Do you remember the old mom-and-pop neighborhood markets?
I bicycled past three of those storefronts on my newspaper routes in Southeast Portland decades ago. Two were on residential streets, in old buildings with the store names on Coca-Cola signs. I’d park out front on hot days to pick up a Popsicle midway through my deliveries. The person selling the Popsicle most often was the store’s owner.
This example of small, locally owned businesses comes to mind with a new report that describes a worrisome lack of business startups in the post-Great Recession era. The report by the Economic Innovation Group, a Silicon Valley-backed research organization, finds business startups have increased by 2.3 percent in the past five years, less than half the rate of increase in the post-recession recoveries of the 1990s and 2000s.
The report’s larger finding is that new startups are heavily concentrated in a few very successful regions. The top-20 list of counties, with just one-sixth of the nation’s population, are producing half of the new companies, including five each in California and Texas, four in Florida, and two within New York City. Talent draws talent. And it also draws investment and bank finance money that’s essential to launching a business.
Elsewhere, the decline in business starts in much of the country could usher in a “missing generation of enterprise” in rural areas and also in some parts of large metro regions, the report concludes.

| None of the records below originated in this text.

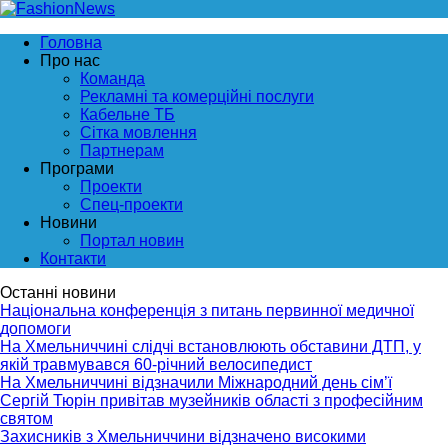
Головна
Про нас
Команда
Рекламні та комерційні послуги
Кабельне ТБ
Сітка мовлення
Партнерам
Програми
Проекти
Спец-проекти
Новини
Портал новин
Контакти
Останні новини
Національна конференція з питань первинної медичної
допомоги
На Хмельниччині слідчі встановлюють обставини ДТП, у
якій травмувався 60-річний велосипедист
На Хмельниччині відзначили Міжнародний день сім’ї
Сергій Тюрін привітав музейників області з професійним
святом
Захисників з Хмельниччини відзначено високими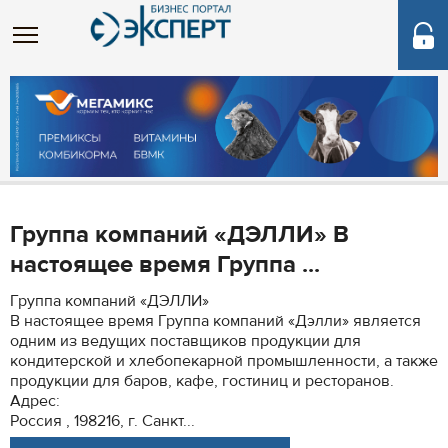
Группа компаний «ДЭЛЛИ» В
настоящее время Группа ...
Группа компаний «ДЭЛЛИ»
В настоящее время Группа компаний «Дэлли» является
одним из ведущих поставщиков продукции для
кондитерской и хлебопекарной промышленности, а также
продукции для баров, кафе, гостиниц и ресторанов.
Адрес:
Россия , 198216, г. Санкт...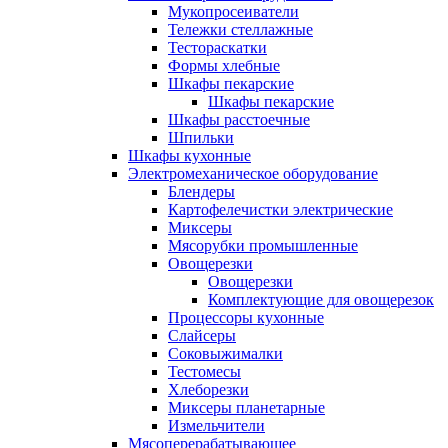
Мукопросеиватели
Тележки стеллажные
Тестораскатки
Формы хлебные
Шкафы пекарские
Шкафы пекарские
Шкафы расстоечные
Шпильки
Шкафы кухонные
Электромеханическое оборудование
Блендеры
Картофелечистки электрические
Миксеры
Мясорубки промышленные
Овощерезки
Овощерезки
Комплектующие для овощерезок
Процессоры кухонные
Слайсеры
Соковыжималки
Тестомесы
Хлеборезки
Миксеры планетарные
Измельчители
Мясоперерабатывающее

So what’s going in most of the country?
That’s not exactly clear. It’s easy to see that competing with traditional businesses– that is, nondigital — is a tough road. Prospects aren’t good for a mom-and-pop grocery or most retail outlets in a 7-Eleven and Amazon era. Investors and lenders aren’t abundant for startups in challenging rural, suburban, and urban communities, many where people are struggling with flat or declining incomes.
Yet with the report’s pessimistic tone, it’s hard to bottle up the entrepreneurial gene that drives some people to plunge into businesses of their own. The ambitious, hard-working person who would have opened a store a couple of generations ago now creates an app to sell products. The would-be restaurateur opens a brewpub or a food truck. The exercise buff who doesn’t have the resources to open a gym creates a software add-on for the FitBit.
Buck Heidrick, a certified business adviser at Washington State University Vancouver’s Small Business Development Center, says his frontline experience doesn’t reflect the data in the report. Heidrick and his colleagues statewide are swamped with helping people who have good ideas. The ease of obtaining financing ebbs and flows, but there’s plenty of assistance and even government encouragement for those who see their futures in launching a new business.
In fact, three of Heidrick’s clients came up with business ideas so good that a corporation bought the idea before they could launch their business — all reward, no pain. Now that’s an entrepreneurial success — far better than selling Popsicles to a paperboy.